▶ **What the exercise asks**: Please write out all of the entries beneath this line exactly, skipping the pictures.

▶ **Materials provided**:
* * *
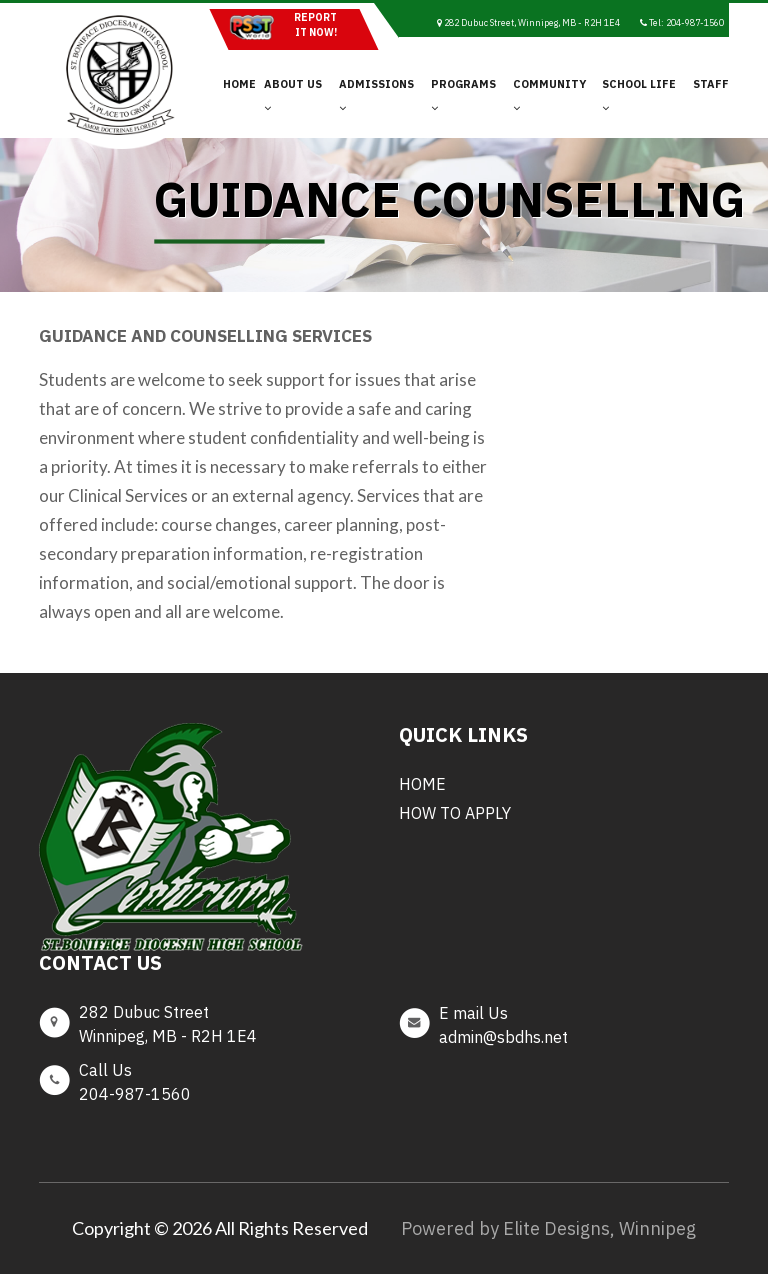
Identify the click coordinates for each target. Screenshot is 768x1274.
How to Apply (455, 813)
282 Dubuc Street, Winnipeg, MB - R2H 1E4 (528, 22)
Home (239, 84)
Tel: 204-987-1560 (682, 22)
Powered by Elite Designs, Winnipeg (548, 1228)
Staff (711, 84)
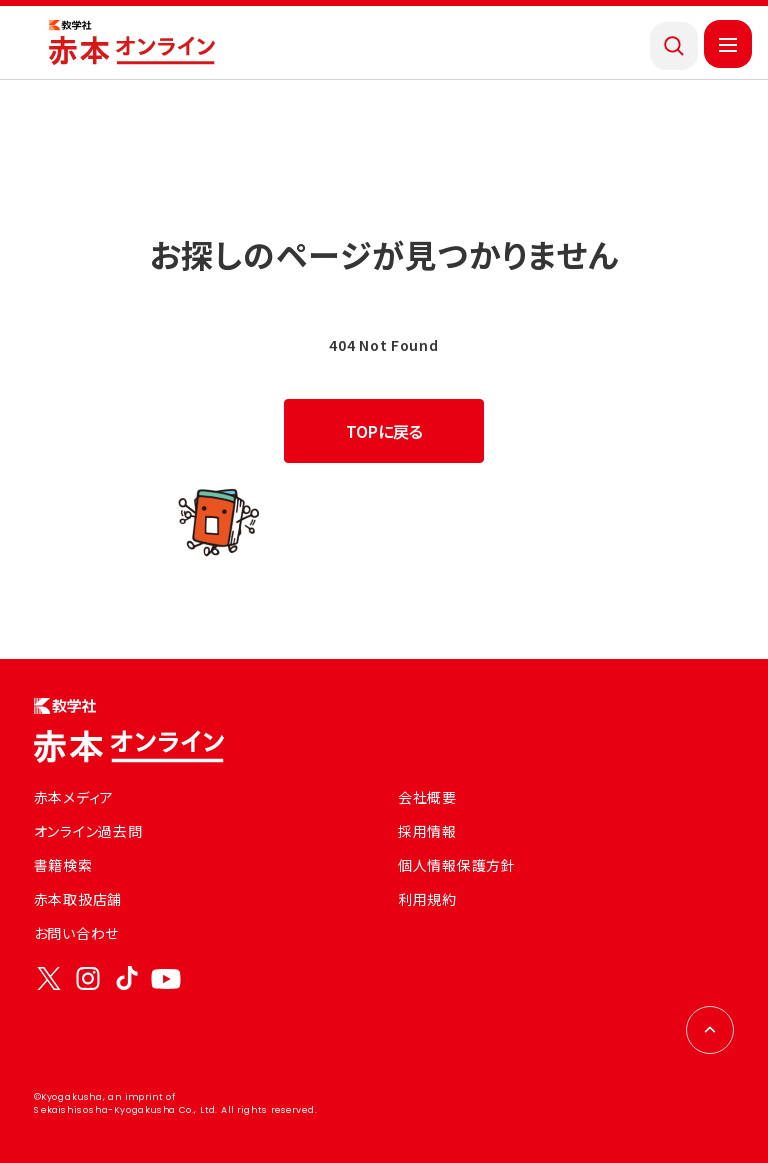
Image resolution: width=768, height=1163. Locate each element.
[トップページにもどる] (132, 43)
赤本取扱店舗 (78, 899)
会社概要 (427, 797)
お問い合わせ (76, 933)
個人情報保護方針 (457, 865)
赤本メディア (74, 797)
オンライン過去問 (88, 831)
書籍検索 (63, 865)
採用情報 (427, 831)
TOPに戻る (384, 431)
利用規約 (427, 899)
* * *
▶ **Task response**:
Identify the click coordinates for each target. Screenshot is 768x1274.
How to Apply (455, 813)
282 Dubuc Street, Winnipeg, MB - R2H 1E4 (528, 22)
Home (239, 84)
Tel: 204-987-1560 (682, 22)
Powered by Elite Designs, Winnipeg (548, 1228)
Staff (711, 84)
Image resolution: width=768, height=1163. Locate each element.
[トップページにもどる] (132, 43)
赤本取扱店舗 (78, 899)
会社概要 (427, 797)
お問い合わせ (76, 933)
個人情報保護方針 (457, 865)
赤本メディア (74, 797)
オンライン過去問 (88, 831)
書籍検索 (63, 865)
採用情報 (427, 831)
TOPに戻る (384, 431)
利用規約 (427, 899)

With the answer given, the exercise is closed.